Records from a data collection:
──────

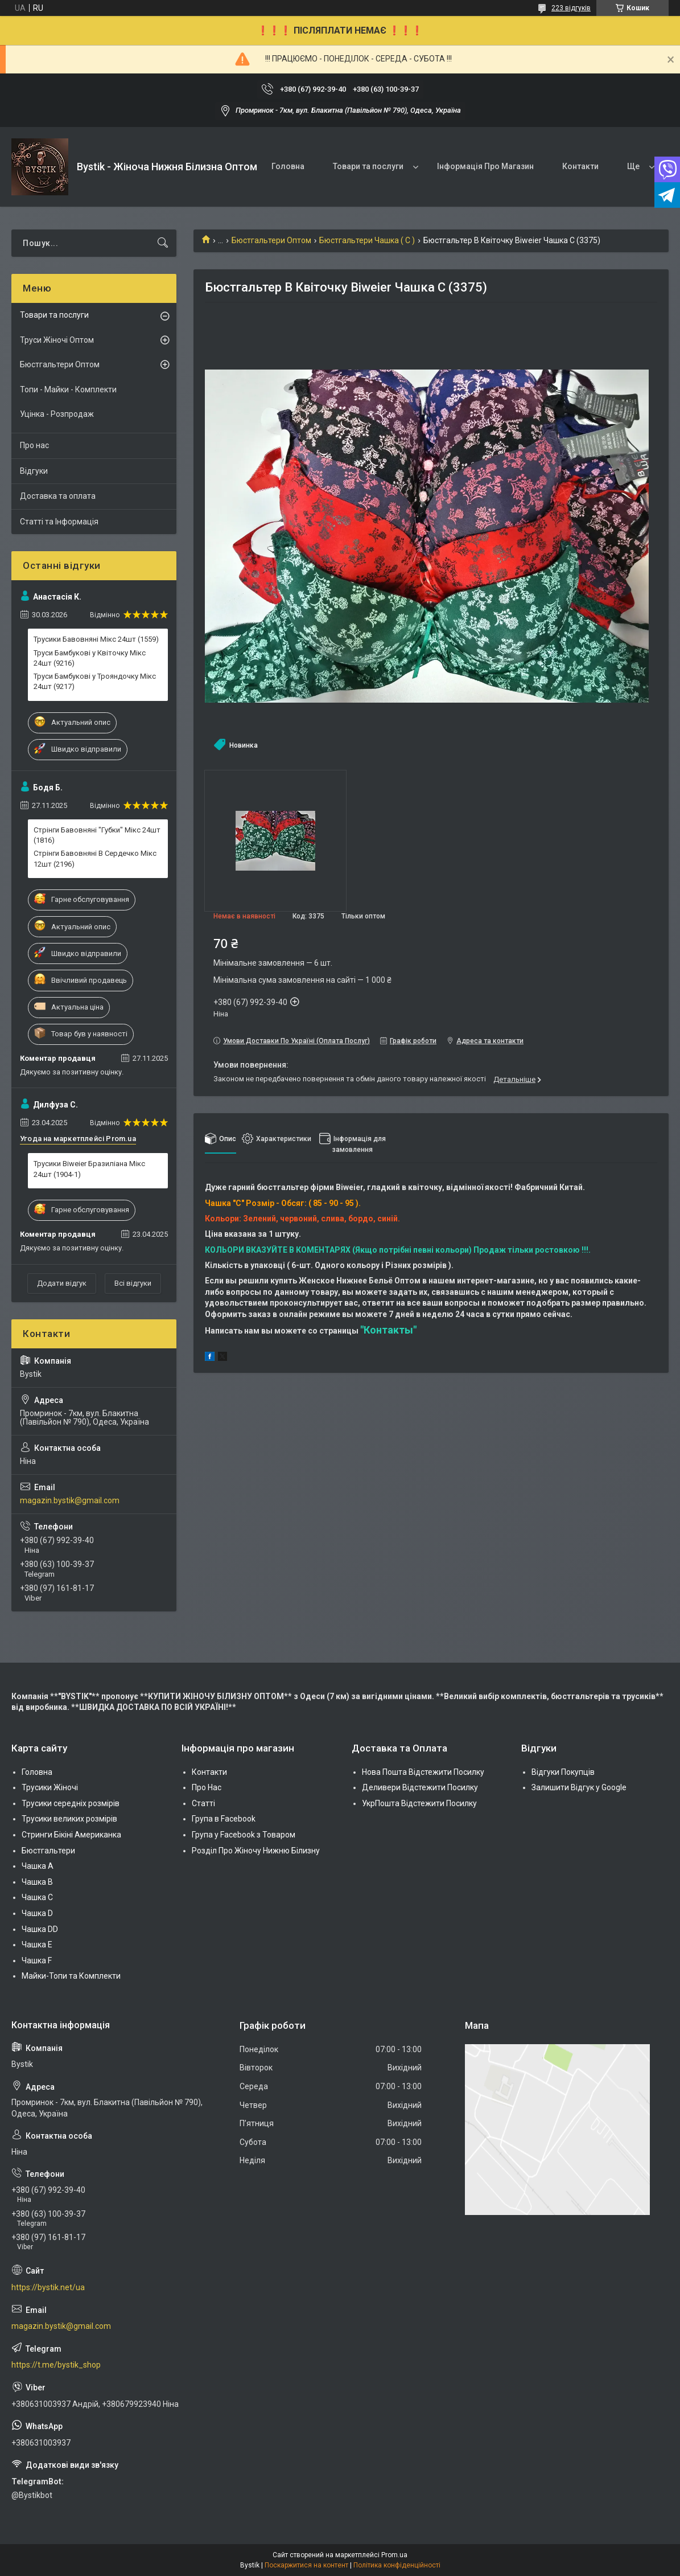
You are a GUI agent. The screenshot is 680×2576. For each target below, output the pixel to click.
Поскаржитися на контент (306, 2565)
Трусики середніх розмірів (70, 1803)
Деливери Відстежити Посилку (420, 1787)
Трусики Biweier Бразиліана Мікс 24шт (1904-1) (89, 1168)
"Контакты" (388, 1330)
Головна (287, 166)
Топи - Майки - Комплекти (68, 389)
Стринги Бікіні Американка (71, 1834)
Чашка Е (37, 1944)
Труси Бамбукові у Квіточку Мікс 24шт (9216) (90, 658)
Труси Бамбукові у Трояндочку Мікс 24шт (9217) (95, 681)
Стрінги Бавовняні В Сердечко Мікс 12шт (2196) (95, 858)
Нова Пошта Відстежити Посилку (423, 1772)
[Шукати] (162, 243)
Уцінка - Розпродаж (57, 414)
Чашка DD (40, 1929)
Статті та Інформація (59, 521)
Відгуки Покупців (563, 1772)
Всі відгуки (132, 1283)
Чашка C (37, 1897)
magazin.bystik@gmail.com (69, 1500)
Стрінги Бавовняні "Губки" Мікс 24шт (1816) (97, 835)
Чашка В (37, 1881)
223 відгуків (571, 8)
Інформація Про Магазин (485, 166)
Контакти (580, 166)
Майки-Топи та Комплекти (71, 1975)
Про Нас (206, 1787)
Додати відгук (61, 1283)
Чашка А (37, 1866)
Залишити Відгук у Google (579, 1787)
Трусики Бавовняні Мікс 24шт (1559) (96, 639)
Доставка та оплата (58, 496)
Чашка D (37, 1913)
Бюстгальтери (48, 1850)
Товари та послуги (368, 166)
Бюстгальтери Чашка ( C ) (367, 240)
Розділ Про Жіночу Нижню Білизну (256, 1850)
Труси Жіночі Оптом (57, 339)
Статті (203, 1803)
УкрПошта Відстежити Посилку (419, 1803)
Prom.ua (394, 2555)
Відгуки (34, 470)
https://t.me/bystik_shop (56, 2364)
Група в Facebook (223, 1818)
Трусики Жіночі (50, 1787)
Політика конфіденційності (396, 2565)
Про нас (34, 445)
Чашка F (37, 1960)
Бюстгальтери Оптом (271, 240)
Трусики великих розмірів (69, 1818)
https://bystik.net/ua (48, 2287)
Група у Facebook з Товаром (243, 1834)
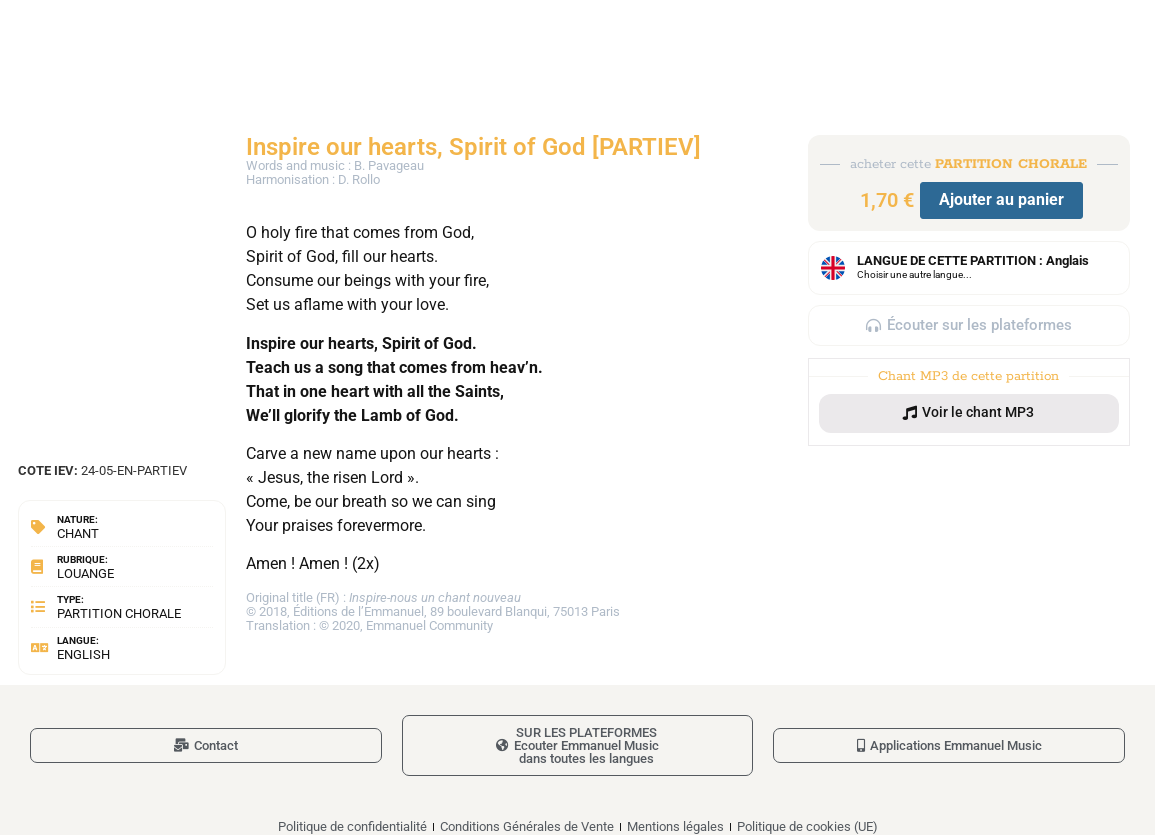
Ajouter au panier (1001, 199)
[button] (969, 413)
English (83, 654)
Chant (78, 533)
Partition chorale (119, 613)
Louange (85, 573)
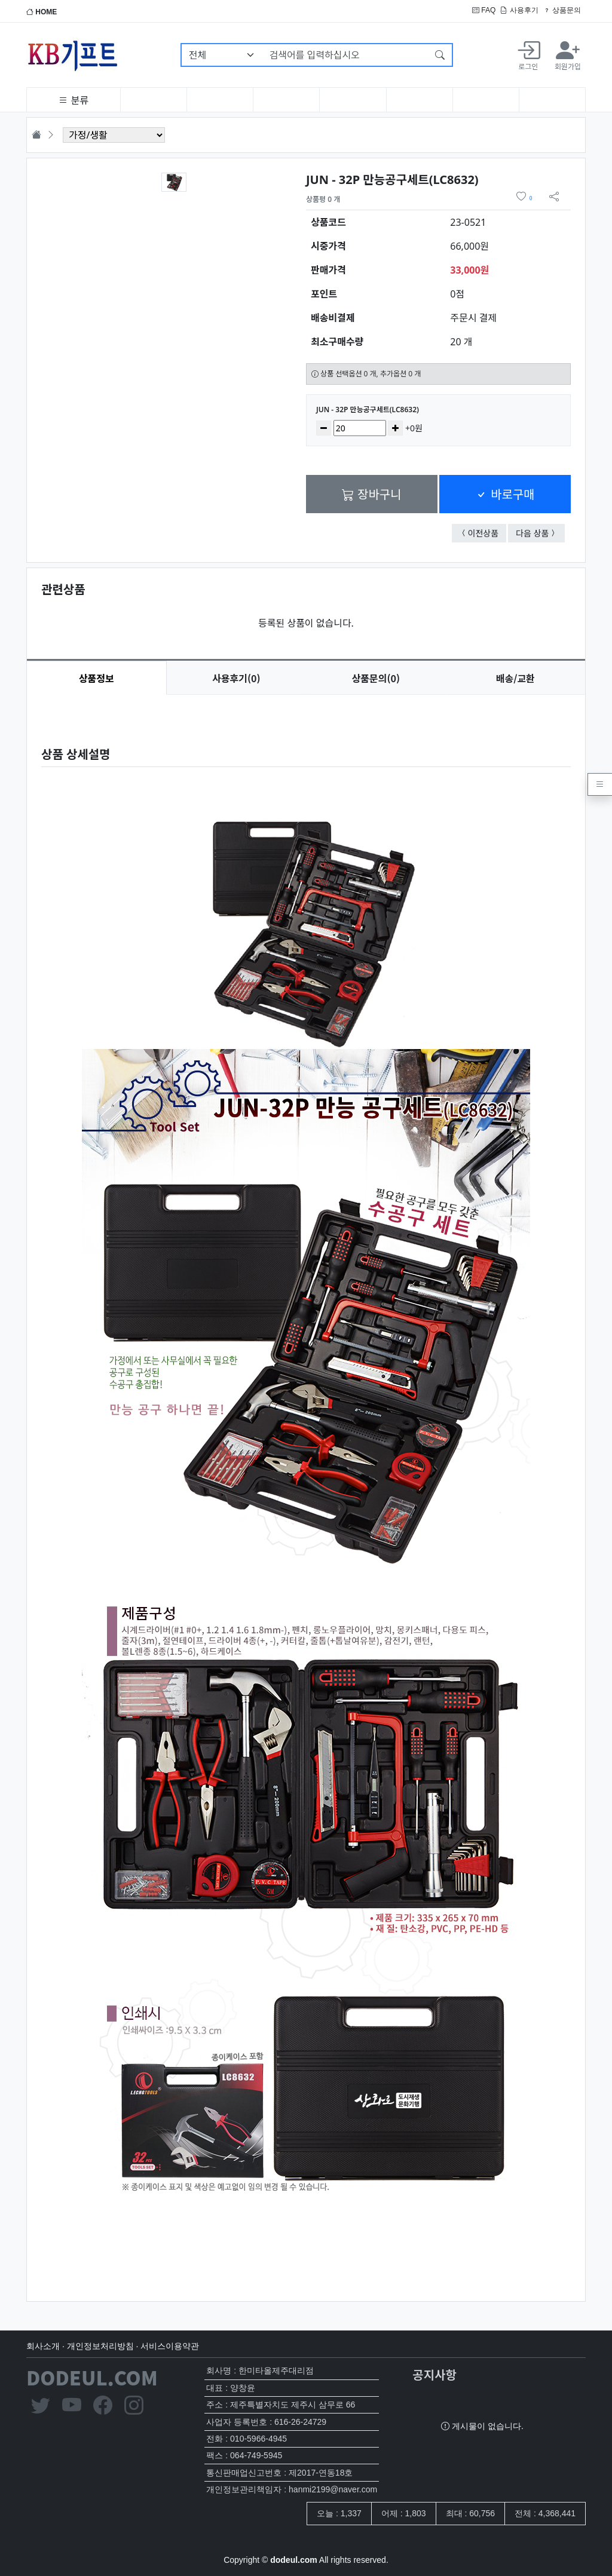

──────

→ **Problem requirements**
Reproduce exactly and only the lines from the one with "Ajouter au panier (1001, 199)" through the last entry, both included, excluding every picture.

→ **Task solution**
Ajouter au panier (1001, 199)
[button] (969, 413)
English (83, 654)
Chant (78, 533)
Partition chorale (119, 613)
Louange (85, 573)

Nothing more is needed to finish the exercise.